> _REQUIREMENT_
Leaving out the pictures, return word for word the stretch of entries below from the line holding "commentaires sont traitées" through the line holding "VPR_7_14V_3".

[[ THE RECORDS open ]]

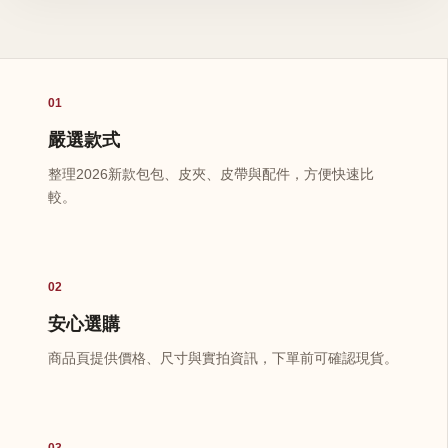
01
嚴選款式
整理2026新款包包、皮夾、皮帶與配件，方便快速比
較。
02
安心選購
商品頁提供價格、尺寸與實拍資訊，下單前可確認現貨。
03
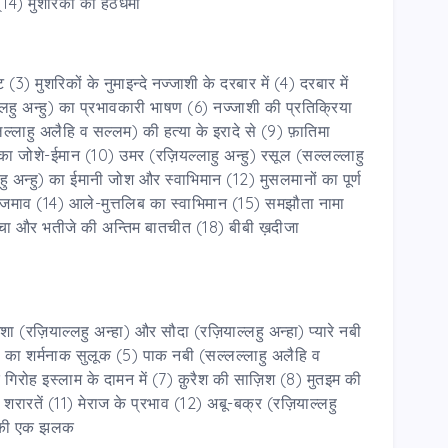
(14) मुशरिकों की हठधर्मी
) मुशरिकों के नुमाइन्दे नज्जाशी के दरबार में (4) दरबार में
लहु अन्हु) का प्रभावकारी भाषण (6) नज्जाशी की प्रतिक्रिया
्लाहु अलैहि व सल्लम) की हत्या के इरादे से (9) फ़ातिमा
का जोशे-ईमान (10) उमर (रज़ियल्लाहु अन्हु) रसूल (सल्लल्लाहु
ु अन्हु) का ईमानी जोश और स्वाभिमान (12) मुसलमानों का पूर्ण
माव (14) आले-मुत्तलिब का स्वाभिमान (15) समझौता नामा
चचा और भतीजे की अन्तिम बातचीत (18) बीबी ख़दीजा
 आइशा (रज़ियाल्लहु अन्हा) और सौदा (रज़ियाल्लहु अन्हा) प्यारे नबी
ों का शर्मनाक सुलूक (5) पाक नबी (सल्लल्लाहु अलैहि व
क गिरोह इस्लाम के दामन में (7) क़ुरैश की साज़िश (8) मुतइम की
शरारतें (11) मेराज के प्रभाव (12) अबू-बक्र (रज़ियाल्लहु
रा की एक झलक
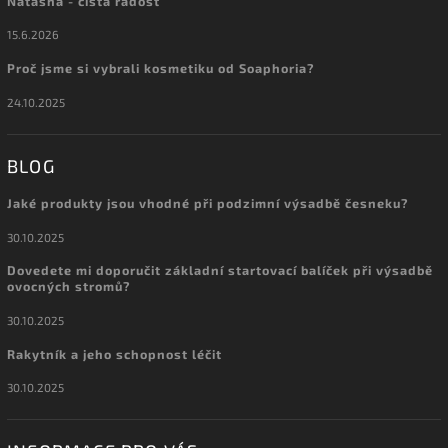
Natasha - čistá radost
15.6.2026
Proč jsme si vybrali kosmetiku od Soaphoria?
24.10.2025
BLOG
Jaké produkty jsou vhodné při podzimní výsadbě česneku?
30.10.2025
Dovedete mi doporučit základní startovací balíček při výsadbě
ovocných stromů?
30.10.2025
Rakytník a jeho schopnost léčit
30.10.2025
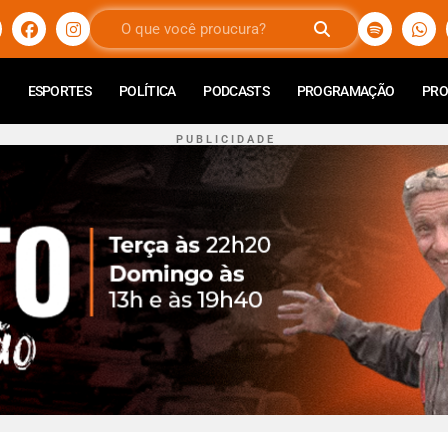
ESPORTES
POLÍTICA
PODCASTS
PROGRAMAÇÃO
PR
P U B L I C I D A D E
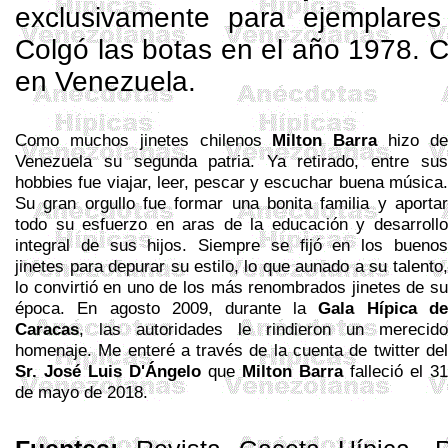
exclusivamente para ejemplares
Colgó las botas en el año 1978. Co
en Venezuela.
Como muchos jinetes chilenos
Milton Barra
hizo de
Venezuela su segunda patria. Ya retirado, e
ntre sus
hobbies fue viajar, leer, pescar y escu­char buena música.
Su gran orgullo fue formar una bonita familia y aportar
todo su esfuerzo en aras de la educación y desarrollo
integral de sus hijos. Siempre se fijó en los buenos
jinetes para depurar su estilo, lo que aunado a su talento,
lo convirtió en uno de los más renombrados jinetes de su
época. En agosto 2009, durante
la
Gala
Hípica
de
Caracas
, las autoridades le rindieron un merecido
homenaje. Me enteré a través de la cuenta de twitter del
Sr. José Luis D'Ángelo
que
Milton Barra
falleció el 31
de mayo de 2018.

[[ THE RECORDS closed ]]
[[ THE RECORDS open ]]

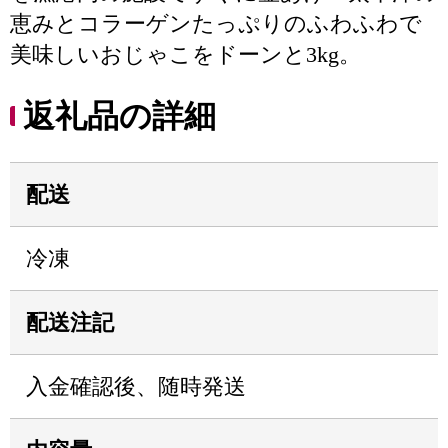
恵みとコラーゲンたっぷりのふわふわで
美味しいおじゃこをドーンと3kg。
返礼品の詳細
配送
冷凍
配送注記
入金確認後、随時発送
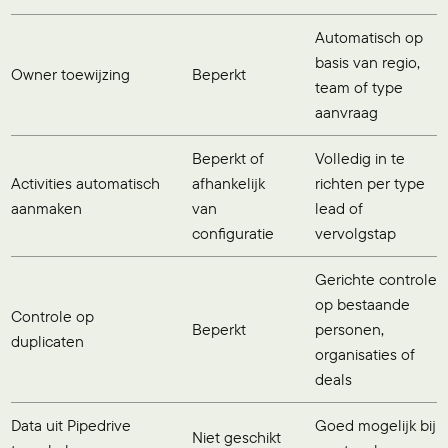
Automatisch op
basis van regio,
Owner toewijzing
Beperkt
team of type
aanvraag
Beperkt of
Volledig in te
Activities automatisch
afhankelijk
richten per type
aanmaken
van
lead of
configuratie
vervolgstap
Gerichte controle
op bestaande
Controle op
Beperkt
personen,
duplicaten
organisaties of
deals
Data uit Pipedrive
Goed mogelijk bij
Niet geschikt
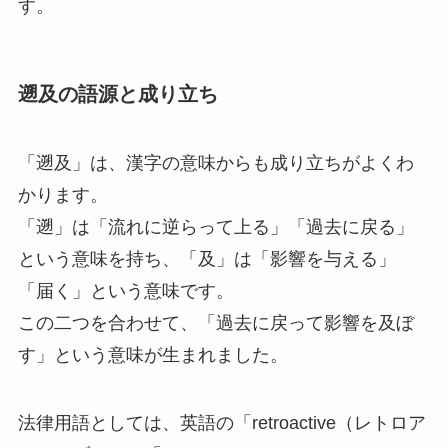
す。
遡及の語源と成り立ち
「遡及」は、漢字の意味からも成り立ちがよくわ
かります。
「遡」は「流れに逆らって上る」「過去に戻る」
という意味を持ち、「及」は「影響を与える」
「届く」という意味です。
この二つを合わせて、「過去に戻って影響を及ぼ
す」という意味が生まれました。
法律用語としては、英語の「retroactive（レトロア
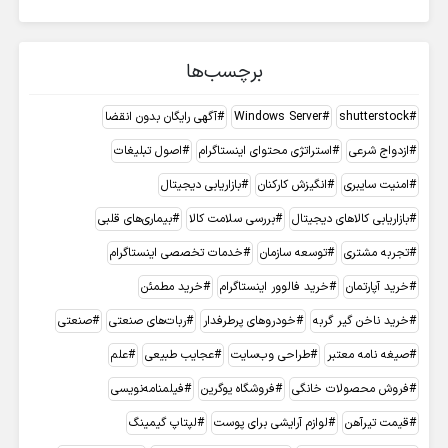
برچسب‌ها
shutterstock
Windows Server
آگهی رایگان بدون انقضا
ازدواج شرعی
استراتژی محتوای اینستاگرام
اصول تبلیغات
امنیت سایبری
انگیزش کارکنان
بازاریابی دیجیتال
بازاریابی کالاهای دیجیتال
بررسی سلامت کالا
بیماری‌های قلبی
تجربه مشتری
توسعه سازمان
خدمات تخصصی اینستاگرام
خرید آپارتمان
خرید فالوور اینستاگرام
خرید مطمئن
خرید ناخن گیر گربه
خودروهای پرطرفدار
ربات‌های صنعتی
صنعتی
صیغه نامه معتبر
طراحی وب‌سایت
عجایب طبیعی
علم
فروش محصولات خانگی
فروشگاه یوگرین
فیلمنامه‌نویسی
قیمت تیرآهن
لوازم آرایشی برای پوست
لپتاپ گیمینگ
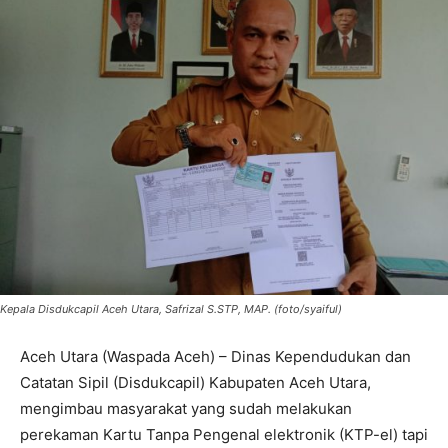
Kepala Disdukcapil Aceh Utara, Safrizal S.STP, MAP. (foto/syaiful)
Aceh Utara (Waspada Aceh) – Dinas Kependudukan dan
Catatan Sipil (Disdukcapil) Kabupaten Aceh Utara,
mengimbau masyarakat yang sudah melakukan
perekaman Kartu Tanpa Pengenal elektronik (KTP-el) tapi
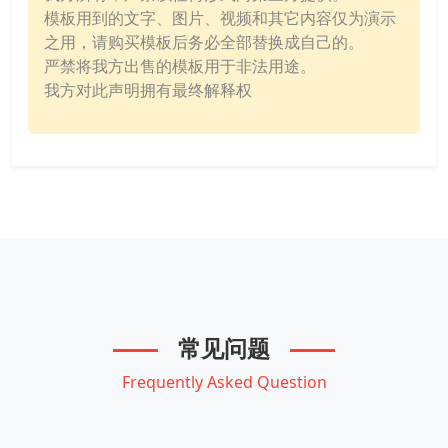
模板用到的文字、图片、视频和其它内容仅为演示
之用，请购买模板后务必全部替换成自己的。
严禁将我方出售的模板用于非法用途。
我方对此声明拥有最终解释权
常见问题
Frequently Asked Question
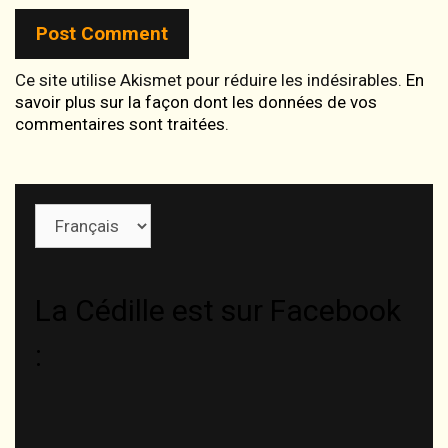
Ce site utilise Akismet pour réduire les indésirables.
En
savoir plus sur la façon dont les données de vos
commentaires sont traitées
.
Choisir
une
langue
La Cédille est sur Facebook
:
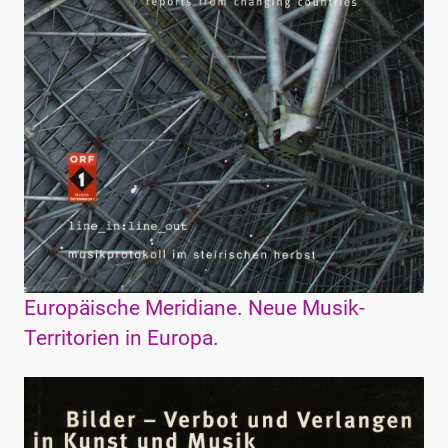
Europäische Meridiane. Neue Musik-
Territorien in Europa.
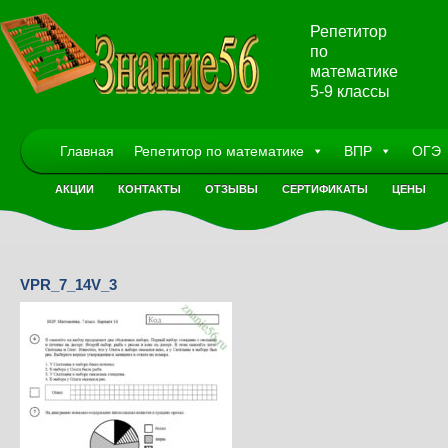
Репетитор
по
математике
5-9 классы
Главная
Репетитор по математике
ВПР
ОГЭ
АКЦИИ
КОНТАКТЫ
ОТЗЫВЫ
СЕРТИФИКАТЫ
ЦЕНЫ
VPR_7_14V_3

[[ THE RECORDS closed ]]
[[ THE RECORDS open ]]

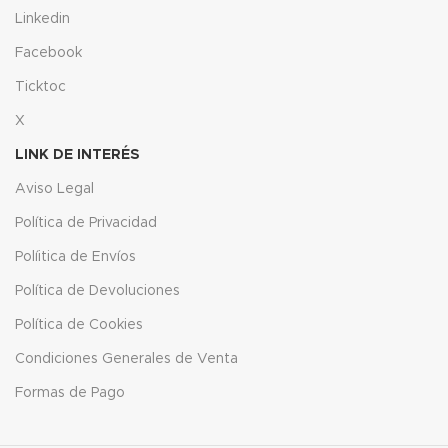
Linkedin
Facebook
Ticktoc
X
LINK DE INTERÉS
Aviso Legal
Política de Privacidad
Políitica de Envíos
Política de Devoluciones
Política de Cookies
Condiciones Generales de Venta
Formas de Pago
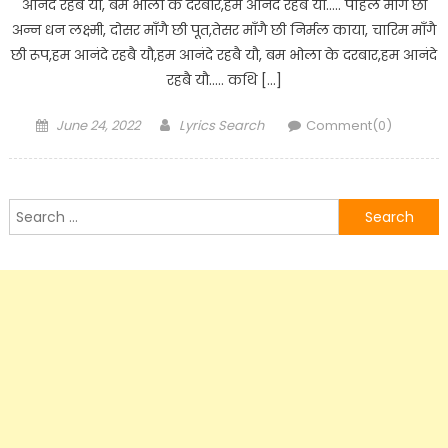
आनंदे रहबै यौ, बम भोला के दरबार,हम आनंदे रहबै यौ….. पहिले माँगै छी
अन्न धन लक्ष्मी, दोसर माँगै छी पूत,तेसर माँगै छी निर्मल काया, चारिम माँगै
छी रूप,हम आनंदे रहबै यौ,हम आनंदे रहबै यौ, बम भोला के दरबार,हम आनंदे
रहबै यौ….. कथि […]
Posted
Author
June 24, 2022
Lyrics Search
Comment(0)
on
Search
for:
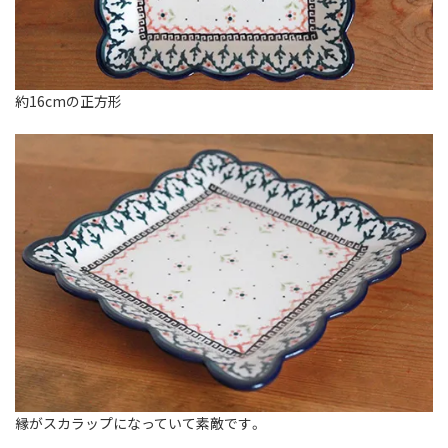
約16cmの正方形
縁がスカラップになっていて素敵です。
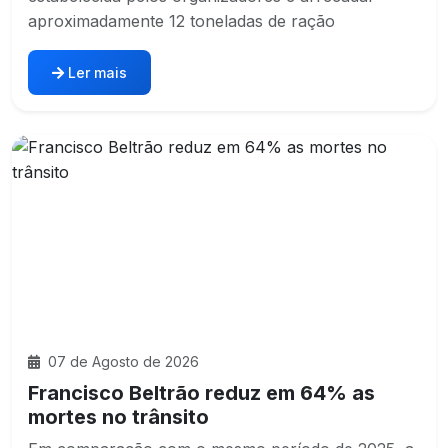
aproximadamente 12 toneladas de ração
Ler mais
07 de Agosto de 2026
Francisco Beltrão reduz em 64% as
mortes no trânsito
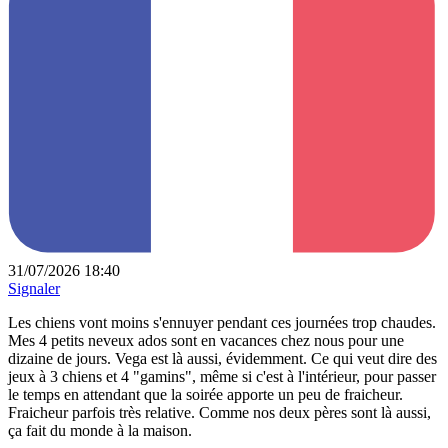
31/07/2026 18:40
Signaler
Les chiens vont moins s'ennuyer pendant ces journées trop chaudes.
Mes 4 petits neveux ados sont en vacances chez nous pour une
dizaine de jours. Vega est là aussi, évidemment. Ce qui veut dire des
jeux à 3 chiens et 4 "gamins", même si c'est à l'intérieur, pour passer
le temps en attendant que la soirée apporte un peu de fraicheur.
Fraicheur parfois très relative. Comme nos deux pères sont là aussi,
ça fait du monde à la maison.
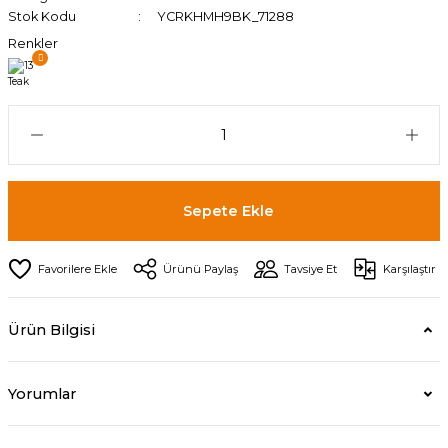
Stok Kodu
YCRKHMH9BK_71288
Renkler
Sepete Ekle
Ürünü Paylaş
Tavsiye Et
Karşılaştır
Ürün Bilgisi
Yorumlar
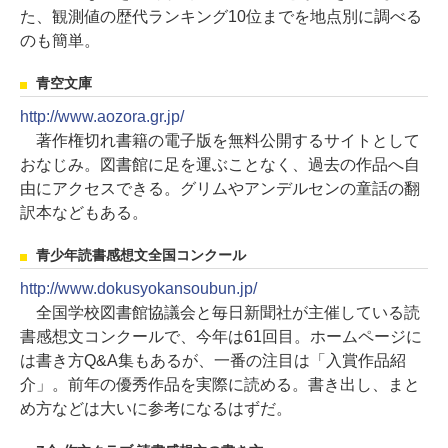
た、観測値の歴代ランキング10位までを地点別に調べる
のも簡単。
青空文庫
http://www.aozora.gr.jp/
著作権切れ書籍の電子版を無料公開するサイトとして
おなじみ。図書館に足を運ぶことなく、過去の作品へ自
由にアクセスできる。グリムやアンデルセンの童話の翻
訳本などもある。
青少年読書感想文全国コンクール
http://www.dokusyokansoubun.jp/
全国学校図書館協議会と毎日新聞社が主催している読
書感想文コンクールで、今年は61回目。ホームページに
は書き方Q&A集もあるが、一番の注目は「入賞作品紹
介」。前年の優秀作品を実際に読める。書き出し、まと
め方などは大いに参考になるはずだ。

[[ THE RECORDS closed ]]

> _RESULT OF THIS EXERCISE_
commentaires sont traitées
.
Choisir
une
langue
La Cédille est sur Facebook
:
Europäische Meridiane. Neue Musik-
Territorien in Europa.
Репетитор
по
математике
5-9 классы
Главная
Репетитор по математике
ВПР
ОГЭ
АКЦИИ
КОНТАКТЫ
ОТЗЫВЫ
СЕРТИФИКАТЫ
ЦЕНЫ
VPR_7_14V_3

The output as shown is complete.